## Task goal
Write out all the entries below without any change.

## Material for this exercise
"""

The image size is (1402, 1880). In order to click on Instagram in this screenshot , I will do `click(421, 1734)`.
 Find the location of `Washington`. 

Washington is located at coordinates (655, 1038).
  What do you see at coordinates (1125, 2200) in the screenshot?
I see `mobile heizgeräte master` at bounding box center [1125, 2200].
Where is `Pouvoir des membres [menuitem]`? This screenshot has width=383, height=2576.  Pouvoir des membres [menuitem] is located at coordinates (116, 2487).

"""

## Exercise answer
The image size is (1402, 1880). In order to click on Instagram in this screenshot , I will do `click(421, 1734)`.
 Find the location of `Washington`. 

Washington is located at coordinates (655, 1038).
  What do you see at coordinates (1125, 2200) in the screenshot?
I see `mobile heizgeräte master` at bounding box center [1125, 2200].
Where is `Pouvoir des membres [menuitem]`? This screenshot has width=383, height=2576.  Pouvoir des membres [menuitem] is located at coordinates (116, 2487).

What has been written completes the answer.